There is the problem: “Given an array $a$ of length $n$ where, $1\leq a_i\leq 10^9$ and $1\leq n\leq 10^5$, count the ordered pairs $(i, j)$ such that $i<j$ and $a_i\& a_j = 0$ where $\&$ denotes the bitwise AND operation.”
An inexperienced CPer may disregard the constraint on $n$ and write the obvious $\mathcal{O}(n^2)$ solution.
for (int i=0; i<n; ++i){
for (int j=i; j<n; ++j){
ans += (a[i] & a[j]) == 0;
}
}
To test the code I use a randomly generated array with $n=10^5$. With Codeforces custom invocation which automatically runs the program multiple times for accurate timing, the program took 2.9s. The majority of time constraint lies between 1-2s, so this is too slow.
However, rearranging the sequence of memory access improves the running time.
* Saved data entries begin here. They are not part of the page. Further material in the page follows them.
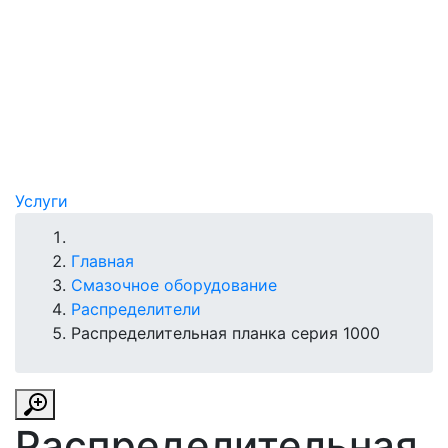
Услуги
Главная
Смазочное оборудование
Распределители
Распределительная планка серия 1000
Распределительная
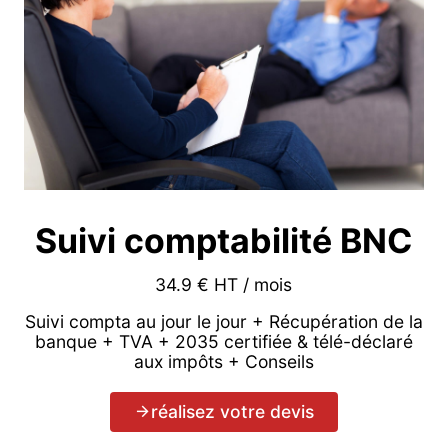
Suivi comptabilité BNC
34.9 € HT / mois
Suivi compta au jour le jour + Récupération de la
banque + TVA + 2035 certifiée & télé-déclaré
aux impôts + Conseils
réalisez votre devis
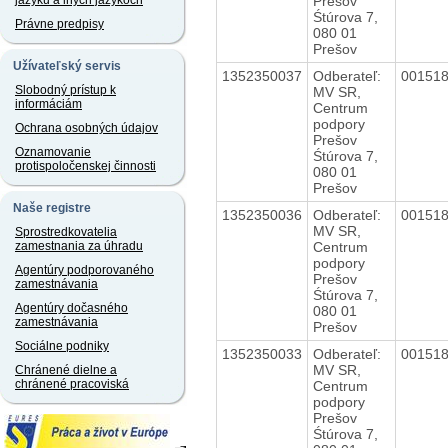
Prešov
jazyku a iných jazykoch
Śtúrova 7,
Právne predpisy
080 01
Prešov
Užívateľský servis
1352350037
Odberateľ:
00151
Slobodný prístup k
MV SR,
informáciám
Centrum
podpory
Ochrana osobných údajov
Prešov
Oznamovanie
Śtúrova 7,
protispoločenskej činnosti
080 01
Prešov
Naše registre
1352350036
Odberateľ:
00151
MV SR,
Sprostredkovatelia
Centrum
zamestnania za úhradu
podpory
Agentúry podporovaného
Prešov
zamestnávania
Śtúrova 7,
Agentúry dočasného
080 01
zamestnávania
Prešov
Sociálne podniky
1352350033
Odberateľ:
00151
MV SR,
Chránené dielne a
chránené pracoviská
Centrum
podpory
Prešov
Śtúrova 7,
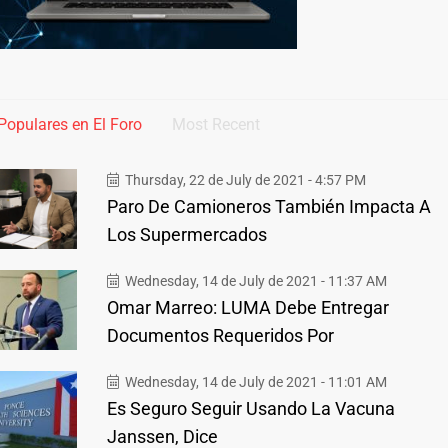
Populares en El Foro
Most Recent
Thursday, 22 de July de 2021 - 4:57 PM
Paro De Camioneros También Impacta A
Los Supermercados
Wednesday, 14 de July de 2021 - 11:37 AM
Omar Marreo: LUMA Debe Entregar
Documentos Requeridos Por
Wednesday, 14 de July de 2021 - 11:01 AM
Es Seguro Seguir Usando La Vacuna
Janssen, Dice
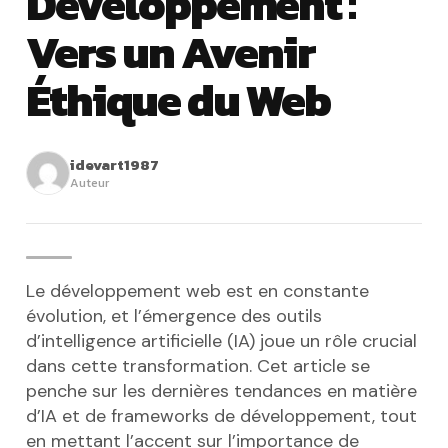
Développement :
Vers un Avenir
Éthique du Web
idevart1987
Auteur
Le développement web est en constante
évolution, et l’émergence des outils
d’intelligence artificielle (IA) joue un rôle crucial
dans cette transformation. Cet article se
penche sur les dernières tendances en matière
d’IA et de frameworks de développement, tout
en mettant l’accent sur l’importance de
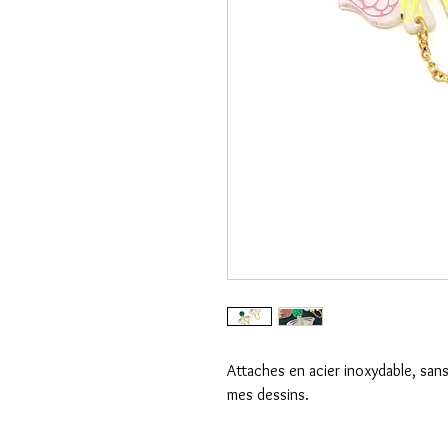
Attaches en acier inoxydable, sans
mes dessins.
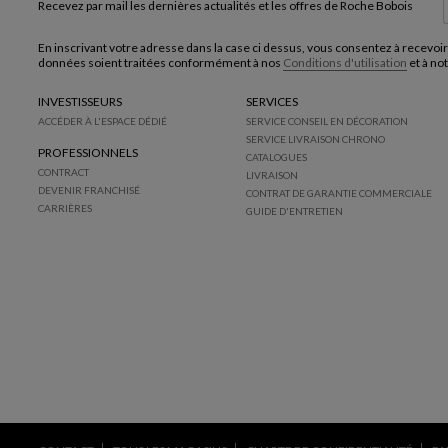
Recevez par mail les dernières actualités et les offres de Roche Bobois
En inscrivant votre adresse dans la case ci dessus, vous consentez à recevoir
données soient traitées conformément à nos
Conditions d'utilisation
et à no
INVESTISSEURS
SERVICES
ACCÉDER À L'ESPACE DÉDIÉ
SERVICE CONSEIL EN DÉCORATION
SERVICE LIVRAISON CHRONO
PROFESSIONNELS
CATALOGUES
CONTRACT
LIVRAISON
DEVENIR FRANCHISÉ
CONTRAT DE GARANTIE COMMERCIALE
CARRIÈRES
GUIDE D'ENTRETIEN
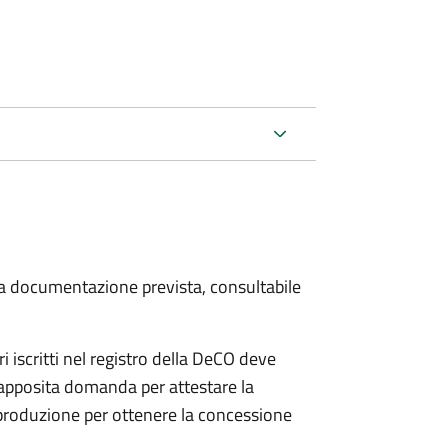
 la documentazione prevista, consultabile
iscritti nel registro della DeCO deve
o apposita domanda per attestare la
 produzione per ottenere la concessione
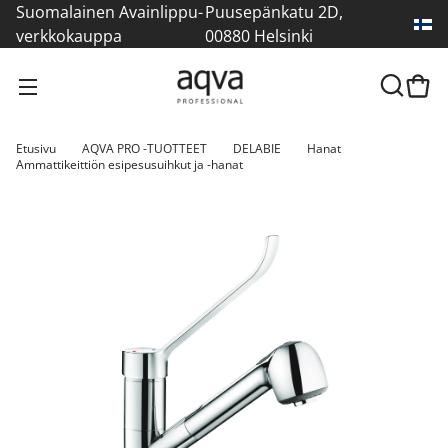
Suomalainen Avainlippu-
Puusepänkatu 2D,
verkkokauppa
00880 Helsinki
Etusivu
AQVA PRO -TUOTTEET
DELABIE
Hanat
Ammattikeittiön esipesusuihkut ja -hanat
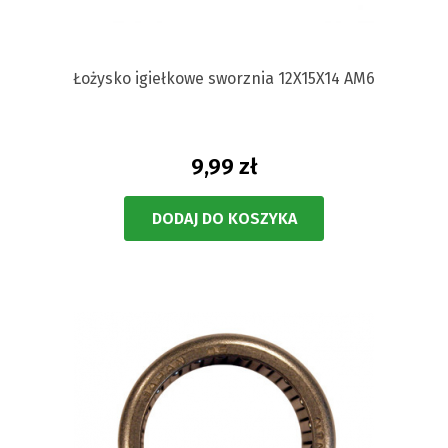
Łożysko igiełkowe sworznia 12X15X14 AM6
9,99 zł
DODAJ DO KOSZYKA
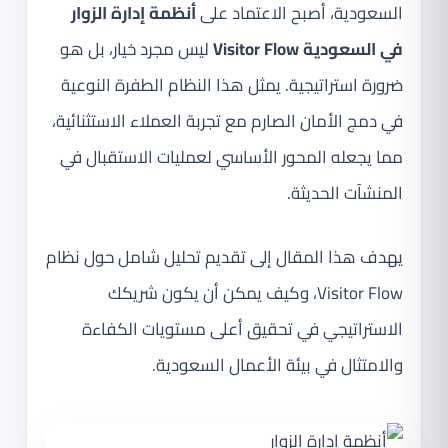
السعودية، أصبح الاعتماد على
أنظمة إدارة الزوار
في السعودية Visitor Flow
ليس مجرد خيار، بل هو
ضرورة استراتيجية. يمثل هذا النظام الطفرة النوعية
في دمج الأمان الصارم مع تجربة العملاء الاستثنائية،
مما يجعله المحور الأساسي لعمليات الاستقبال في
المنشآت الحديثة.
يهدف هذا المقال إلى تقديم تحليل شامل حول نظام
Visitor Flow، وكيف يمكن أن يكون شريكك
الاستراتيجي في تحقيق أعلى مستويات الكفاءة
والامتثال في بيئة الأعمال السعودية.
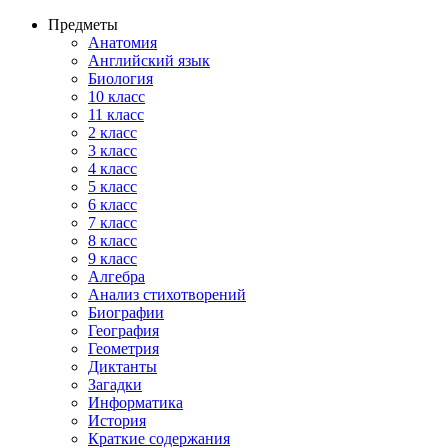
Предметы
Анатомия
Английский язык
Биология
10 класс
11 класс
2 класс
3 класс
4 класс
5 класс
6 класс
7 класс
8 класс
9 класс
Алгебра
Анализ стихотворений
Биографии
География
Геометрия
Диктанты
Загадки
Информатика
История
Краткие содержания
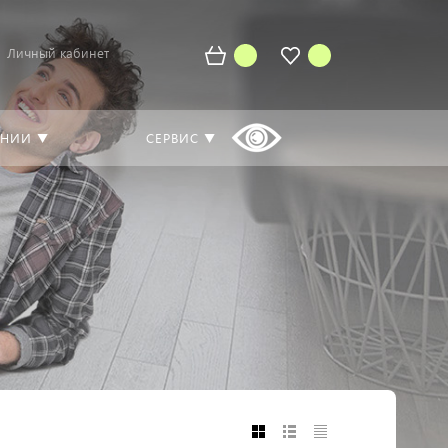
Личный кабинет
АНИИ ▼
СЕРВИС ▼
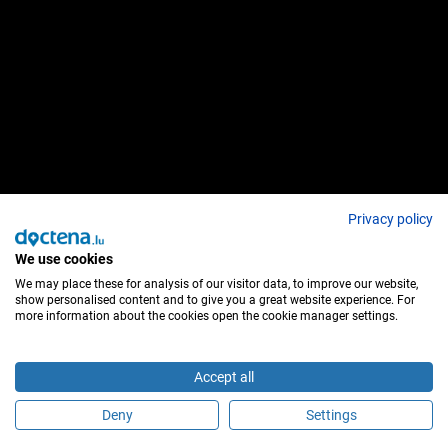
Privacy policy
We use cookies
We may place these for analysis of our visitor data, to improve our website,
show personalised content and to give you a great website experience. For
more information about the cookies open the cookie manager settings.
Accept all
Deny
Settings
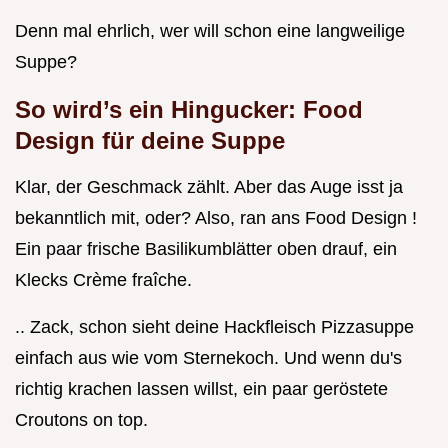
Denn mal ehrlich, wer will schon eine langweilige
Suppe?
So wird’s ein Hingucker: Food
Design für deine Suppe
Klar, der Geschmack zählt. Aber das Auge isst ja
bekanntlich mit, oder? Also, ran ans Food Design !
Ein paar frische Basilikumblätter oben drauf, ein
Klecks Crème fraîche.
.. Zack, schon sieht deine Hackfleisch Pizzasuppe
einfach aus wie vom Sternekoch. Und wenn du's
richtig krachen lassen willst, ein paar geröstete
Croutons on top.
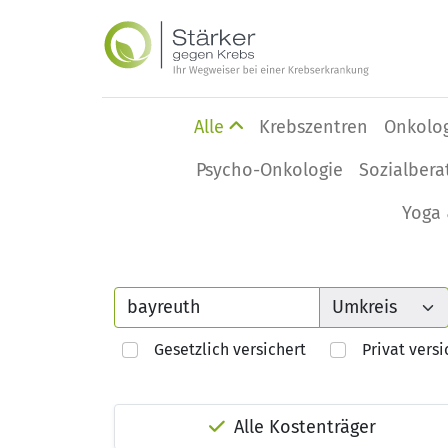
Alle
Krebszentren
Onkolo
Psycho-Onkologie
Sozialbera
Yoga 
Gesetzlich versichert
Privat versi
Alle Kostenträger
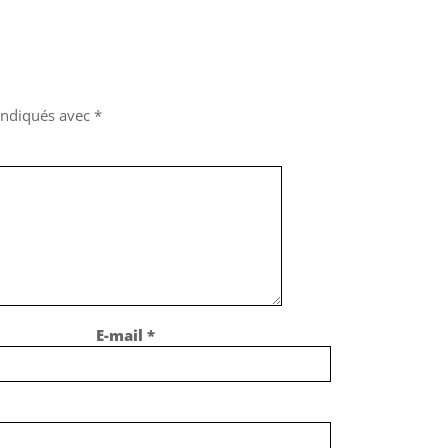
 indiqués avec
*
E-mail
*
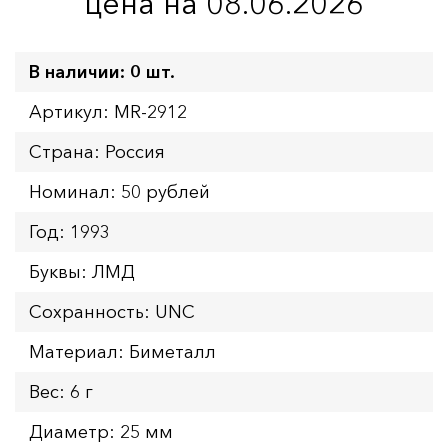
цена на 08.06.2026
В наличии: 0 шт.
Артикул: MR-2912
Страна: Россия
Номинал: 50 рублей
Год: 1993
Буквы: ЛМД
Сохранность: UNC
Материал: Биметалл
Вес: 6 г
Диаметр: 25 мм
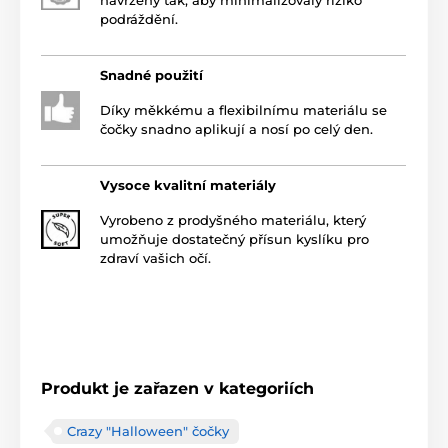
podráždění.
Snadné použití
Díky měkkému a flexibilnímu materiálu se
čočky snadno aplikují a nosí po celý den.
Vysoce kvalitní materiály
Vyrobeno z prodyšného materiálu, který
umožňuje dostatečný přísun kyslíku pro
zdraví vašich očí.
Produkt je zařazen v kategoriích
Crazy "Halloween" čočky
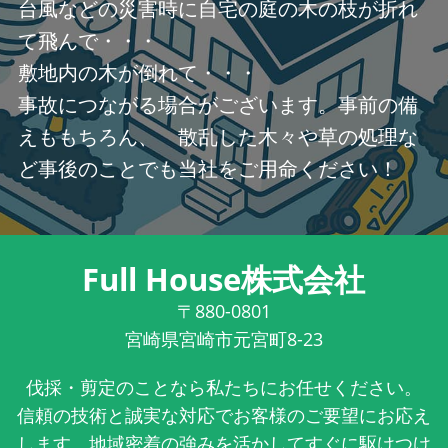
台風などの災害時に自宅の庭の木の枝が折れ
て飛んで・・・
敷地内の木が倒れて・・・
事故につながる場合がございます。事前の備
えももちろん、 散乱した木々や草の処理な
ど事後のことでも当社をご用命ください！
Full House株式会社
〒880-0801
宮崎県宮崎市元宮町8-23
伐採・剪定のことなら私たちにお任せください。
信頼の技術と誠実な対応でお客様のご要望にお応え
します。地域密着の強みを活かしてすぐに駆けつけ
Here the array is broken into blocks of size b. Then, pairs of blocks are enumerated. For the current pair of blocks, one element from each block is chosen to form the pairs that are checked.
for (int i=0; i<n; i+=b){
for (int j=0; j<n; j+=b){
for (int k=i; k<i+b; ++k){
for (int w=j; w<j+b; ++w){
ans += (a[k] & a[w]) == 0;
}
}
}
}
Typical CPUs will prefetch memory surrounding a memory access, putting into CPU cache which is much faster. Compared to the original approach, this approach leverages this prefetched memory more. The idea of the “blocks” is to ensure the accesses of a are not as “all over the place”. As a result, this code runs in 0.8s, a large boost!